A breach at Oracle Well being impacts a number of US healthcare organizations and hospitals after a menace actor stole affected person information from legacy servers.
Oracle Well being has not but publicly disclosed the incident, however in personal communications despatched to impacted prospects and from conversations with these concerned, BleepingComputer confirmed that affected person information was stolen within the assault.
Oracle Well being, previously generally known as Cerner, is a healthcare software-as-a-service (SaaS) firm providing Digital Well being Information (EHR) and enterprise operations programs to hospitals and healthcare organizations. After being acquired by Oracle in 2022, Cerner was merged into Oracle Well being, with its programs migrated to Oracle Cloud.
In a discover despatched to impacted prospects and seen by BleepingComputer, Oracle Well being stated it turned conscious of a breach of legacy Cerner information migration servers on February 20, 2025.
“We’re writing to tell you that, on or round February 20, 2025, we turned conscious of a cybersecurity occasion involving unauthorized entry to some quantity of your Cerner information that was on an outdated legacy server not but migrated to the Oracle Cloud,” reads a notification despatched to impacted Oracle Well being prospects.
Oracle says that the menace actor used compromised buyer credentials to breach the servers someday after January 22, 2025, and copied information to a distant server. This stolen information “could” have included affected person info from digital well being information.
Nonetheless, a number of sources instructed BleepingComputer that it was confirmed that affected person information was stolen in the course of the assault.
Oracle Well being can also be telling hospitals that they won’t notify sufferers immediately and that it’s their duty to find out if the stolen information violates HIPAA legal guidelines and whether or not they’re required to ship notifications.
Nonetheless, the corporate says they may assist establish impacted people and supply templates to assist with notifications.
It isn’t identified if ransomware was deployed within the assault or if it was purely information theft, with BleepingComputer instructed that the small print of the assault weren’t shared with prospects.
Moreover, it’s unclear how a buyer’s credentials might have allowed the theft of knowledge from a number of organizations.
Sources have instructed BleepingComputer that the impacted hospitals are being extorted by a person menace actor going by the title “Andrew” who has not claimed affiliation with any identified ransomware or extortion teams.
The menace actor is demanding tens of millions of {dollars} in cryptocurrency to stop the leak or sale of stolen information and has created clearnet web sites in regards to the breach as a option to strain the hospitals.
BleepingComputer first contacted Oracle Well being about this incident on March 4th however obtained no responses to our questions.

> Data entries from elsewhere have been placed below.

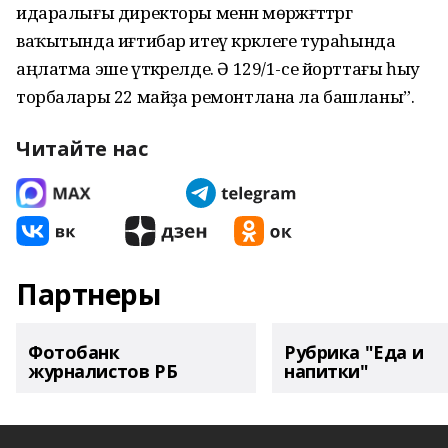
идаралығы директоры менән мөрәжәғәттәргә
ваҡытында иғтибар итеү кәрәклеге тураһында
аңлатма эше үткәрелде. Ә 129/1-се йорттағы һыу
торбалары 22 майҙа ремонтлана ла башланы”.
Читайте нас
Партнеры
Фотобанк
Рубрика "Еда и
журналистов РБ
напитки"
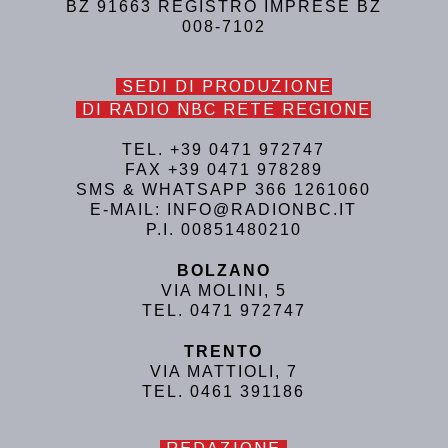
BZ 91663 REGISTRO IMPRESE BZ
008-7102
SEDI DI PRODUZIONE
DI RADIO NBC RETE REGIONE
TEL. +39 0471 972747
FAX +39 0471 978289
SMS & WHATSAPP 366 1261060
E-MAIL: INFO@RADIONBC.IT
P.I. 00851480210
BOLZANO
VIA MOLINI, 5
TEL. 0471 972747
TRENTO
VIA MATTIOLI, 7
TEL. 0461 391186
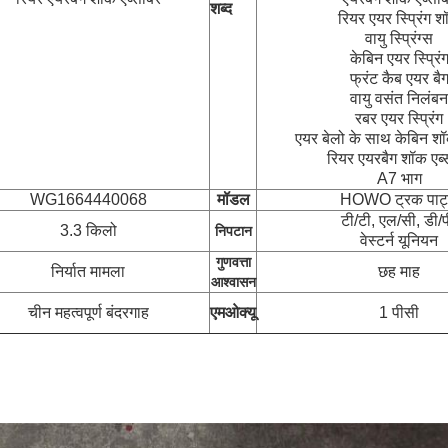
शब्द
रियर एयर स्प्रिंग 
वायु स्प्रिंग्स
केबिन एयर स्प्रिं
फ्रंट कैब एयर बै
वायु वसंत निलंबन
रबर एयर स्प्रिंग
एयर बेलो के साथ केबिन शॉ
रियर एयरबैग शॉक एब्स
A7 भाग
WG1664440068
मॉडल
HOWO ट्रक पार्ट
टी/टी, एल/सी, डी/प
3.3 किलो
निपटान
वेस्टर्न यूनियन
गुणवत्ता
निर्यात मामला
छह माह
आश्वासन
चीन महत्वपूर्ण बंदरगाह
एमओक्यू
1 पीसी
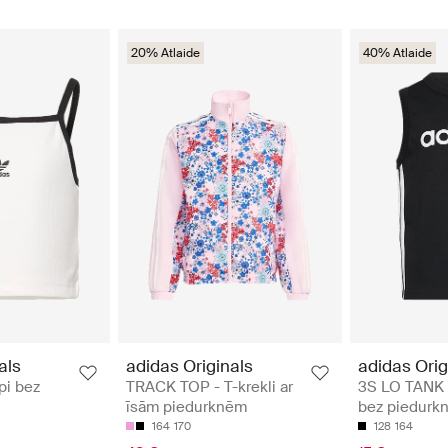
20% Atlaide
40% Atlaide
als
adidas Originals
adidas Orig
pi bez
TRACK TOP - T-krekli ar
3S LO TANK 
īsām piedurknēm
bez piedurk
164
170
128
164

Prospects involved about response
Whereas the breach and theft of affected person information have turn into a nightmare for the impacted organizations, BleepingComputer was instructed that Oracle’s lack of transparency has additionally been extraordinarily irritating.
In conversations with quite a few sources, BleepingComputer discovered that every one formal communication was despatched on plain paper quite than Oracle letterhead, nor has the corporate previously acknowledged the breach as anticipated.
The notification seen by BleepingComputer was not on official letterhead however was signed by Seema Verma, the Govt Vice President & GM of Oracle Well being.
Moreover, quite than offering written experiences, Oracle Well being has reportedly directed prospects to speak solely with its Chief Data Safety Workplace (CISO) over the telephone and never by way of electronic mail.
This method has left hospitals with out correct documentation or clear steerage on responding to the safety breach.
Whereas Oracle Well being has agreed to pay for credit score monitoring providers and the mailing vendor for affected person notification, BleepingComputer was instructed the corporate is just not keen to ship it on behalf of the impacted hospitals.
The disclosure of this incident comes quickly after experiences of an alleged breach of Oracle Cloud’s federated SSO login servers, through which a menace actor claimed to steal the LDAP authentication information for six million folks. As proof of the assault, the menace actor shared an archived copy of a file uploaded to one among Oracle’s login servers that contained their electronic mail handle.
Whereas Oracle denied that it had suffered a breach, BleepingComputer was instructed that samples of the stolen information shared with prospects had been confirmed to be legitimate.
Replace: Added info to the primary part in regards to the ongoing extortion of hospitals.
Primarily based on an evaluation of 14M malicious actions, uncover the highest 10 MITRE ATT&CK strategies behind 93% of assaults and easy methods to defend towards them.